(EXERCISE) The answer should consist of every line in the material below that has the word "utama".

(EXCERPTED RECORDS)
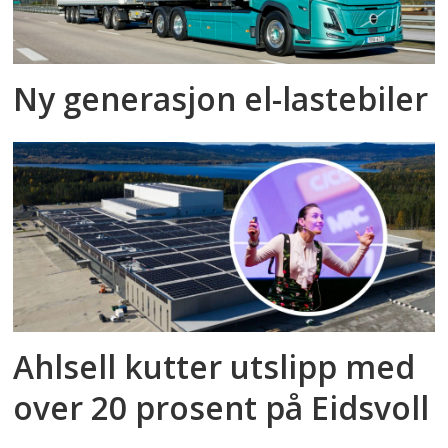
Ny generasjon el-lastebiler
Ahlsell kutter utslipp med
over 20 prosent på Eidsvoll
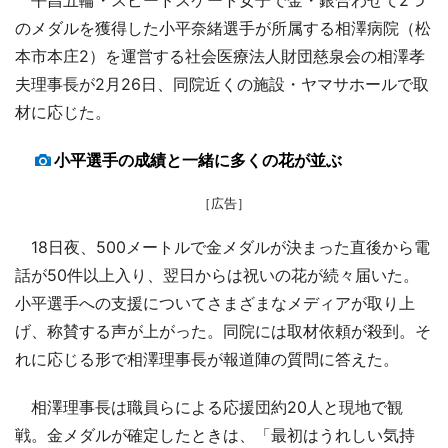
のメダルを獲得した小平奈緒選手が所属する相澤病院（松
本市本庄2）を運営する社会医療法人財団慈泉会の相澤孝
夫理事長が2月26日、同院近くの施設・ヤマサホールで取
材に応じた。
小平選手の成績と一緒に多くの花が並ぶ
［広告］
18日夜、500メートルで金メダルが決まった直後から電
話が50件以上入り、翌日からは祝いの花が続々届いた。
小平選手への支援についてさまざまなメディアが取り上
げ、称賛する声が上がった。同院には取材依頼が殺到。そ
れに応じる形で相澤理事長が報道陣の質問に答えた。
相澤理事長は職員らによる応援団約20人と現地で観
戦。金メダルが確定したときは、「最初はうれしい気持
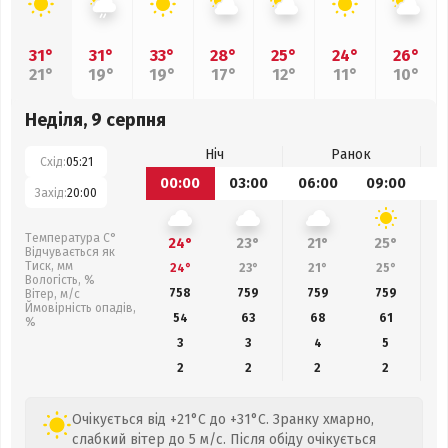
31°
31°
33°
28°
25°
24°
26°
21°
19°
19°
17°
12°
11°
10°
Неділя, 9 серпня
Ніч
Ранок
Схід:
05:21
00:00
03:00
06:00
09:00
1
Захід:
20:00
Температура С°
24°
23°
21°
25°
Відчувається як
Тиск, мм
24°
23°
21°
25°
Вологість, %
758
759
759
759
Вітер, м/с
Ймовірність опадів,
54
63
68
61
%
3
3
4
5
2
2
2
2
Очікується від +21°C до +31°C. Зранку хмарно,
слабкий вітер до 5 м/с. Після обіду очікується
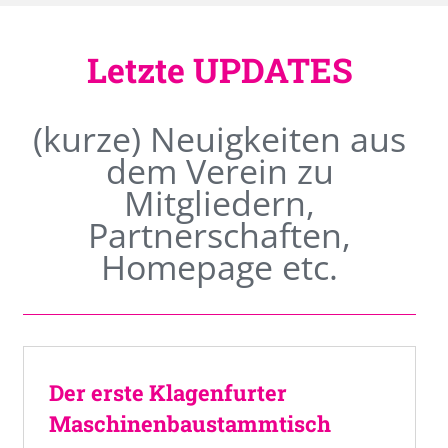
Letzte UPDATES
(kurze) Neuigkeiten aus
dem Verein zu
Mitgliedern,
Partnerschaften,
Homepage etc.
Der erste Klagenfurter
Maschinenbaustammtisch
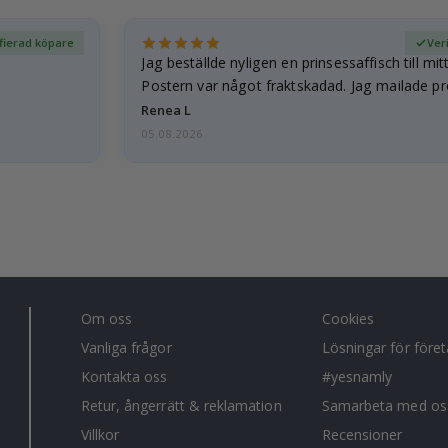
ifierad köpare
Ver
Jag beställde nyligen en prinsessaffisch till mit
Postern var något fraktskadad. Jag mailade p
och…
Renea L
05.08.2026
Om oss
Cookies
Vanliga frågor
Lösningar för före
Kontakta oss
#yesnamly
Retur, ångerrätt & reklamation
Samarbeta med os
Villkor
Recensioner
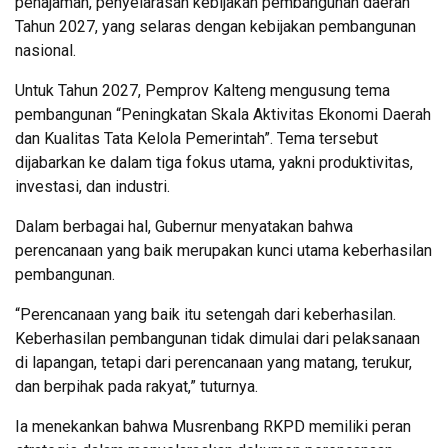
penajaman, penyelarasan kebijakan pembangunan daerah
Tahun 2027, yang selaras dengan kebijakan pembangunan
nasional.
Untuk Tahun 2027, Pemprov Kalteng mengusung tema
pembangunan “Peningkatan Skala Aktivitas Ekonomi Daerah
dan Kualitas Tata Kelola Pemerintah”. Tema tersebut
dijabarkan ke dalam tiga fokus utama, yakni produktivitas,
investasi, dan industri.
Dalam berbagai hal, Gubernur menyatakan bahwa
perencanaan yang baik merupakan kunci utama keberhasilan
pembangunan.
“Perencanaan yang baik itu setengah dari keberhasilan.
Keberhasilan pembangunan tidak dimulai dari pelaksanaan
di lapangan, tetapi dari perencanaan yang matang, terukur,
dan berpihak pada rakyat,” tuturnya.
Ia menekankan bahwa Musrenbang RKPD memiliki peran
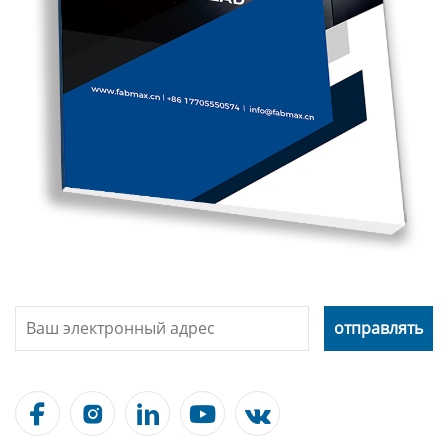





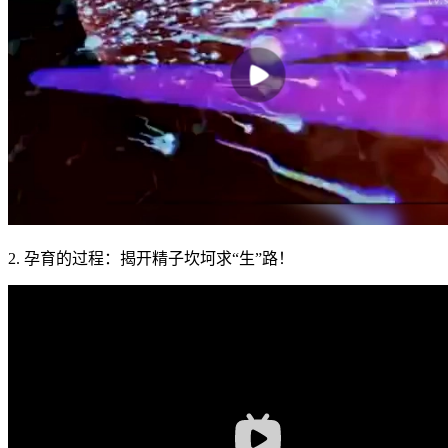
2. 孕育的过程：揭开精子坎坷求“生”路！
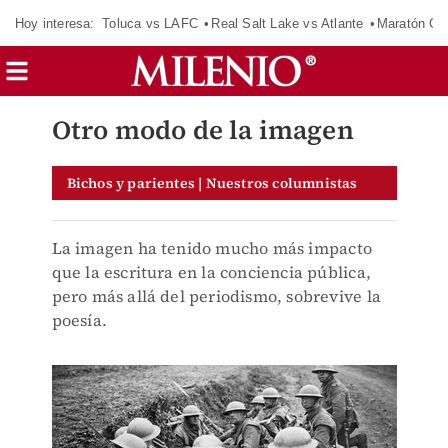
Hoy interesa:
Toluca vs LAFC
Real Salt Lake vs Atlante
Maratón C
Otro modo de la imagen
Bichos y parientes | Nuestros columnistas
La imagen ha tenido mucho más impacto
que la escritura en la conciencia pública,
pero más allá del periodismo, sobrevive la
poesía.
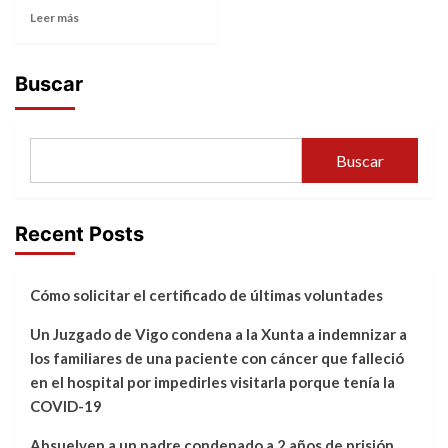
Leer más
Buscar
Buscar
Recent Posts
Cómo solicitar el certificado de últimas voluntades
Un Juzgado de Vigo condena a la Xunta a indemnizar a
los familiares de una paciente con cáncer que falleció
en el hospital por impedirles visitarla porque tenía la
COVID-19
Absuelven a un padre condenado a 2 años de prisión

(ANSWER TO THIS PROBLEM)
dijabarkan ke dalam tiga fokus utama, yakni produktivitas,
perencanaan yang baik merupakan kunci utama keberhasilan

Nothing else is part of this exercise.